Quant à l’avenir de « sa » Chambre, Marc Decorte se montre confiant :
La Chambre de Commerce de Bruxelles existe depuis plus de trois siècles ; cela veut dire qu’elle a déjà connu plusieurs révolutions sociétales et entrepreneuriales. Elle a donc sa raison d’être. D’une part, c’est la relation entre les entreprises et les entrepreneurs ; une relation de confiance où la Chambre joue un rôle primordial.
D’autre part, c’est aider ses membres à comprendre les changements dans l’environnement des affaires et à s’adapter afin que les entrepreneurs puissent se concentrer sur leur ‘core business’.
Et finalement, c’est jeter un pont vers le monde politique pour aider celui-ci à comprendre et à créer les conditions favorables au business, donc à l’emploi, à la création de valeur et au bien-être de la société dans son ensemble.

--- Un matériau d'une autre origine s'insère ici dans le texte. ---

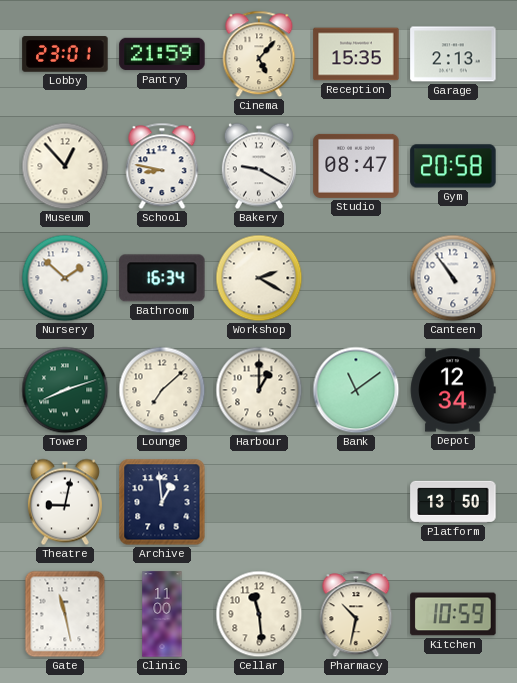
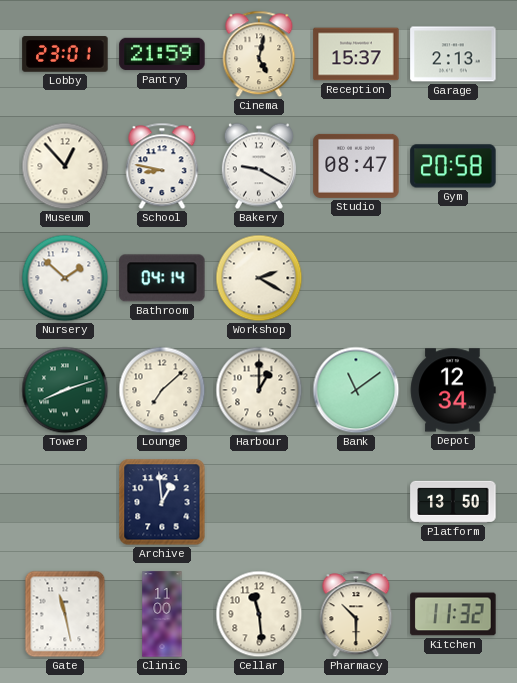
Cinema: 5:07 -> 5:02
Reception: 15:35 -> 15:37
Bathroom: 16:34 -> 04:14
Canteen: 10:54 -> none
Theatre: 9:02 -> none
Pharmacy: 10:32 -> 10:30
Kitchen: 10:59 -> 11:32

C’est un cercle vertueux qui profite à tous et auquel nous apportons notre contribution.
Et de conclure : « La raison d’être de la Chambre de Commerce va rester la même, mais les services spécifiques rendus aux entreprises, et la façon de les rendre, vont évoluer. Comme toujours depuis 300 ans. »
« L’ancrage belge et bruxellois est très important pour moi, mais cela ne signifie en aucun cas le repli sur soi. Pour exprimer son vrai potentiel, Bruxelles doit se réinventer continuellement et rayonner au-delà de ses frontières. »
« Est-ce que nous abordons la digitalisation comme une opportunité ou une menace ? Je crois que, si on la prend comme une menace, elle le devient ; de même pour l’opportunité. »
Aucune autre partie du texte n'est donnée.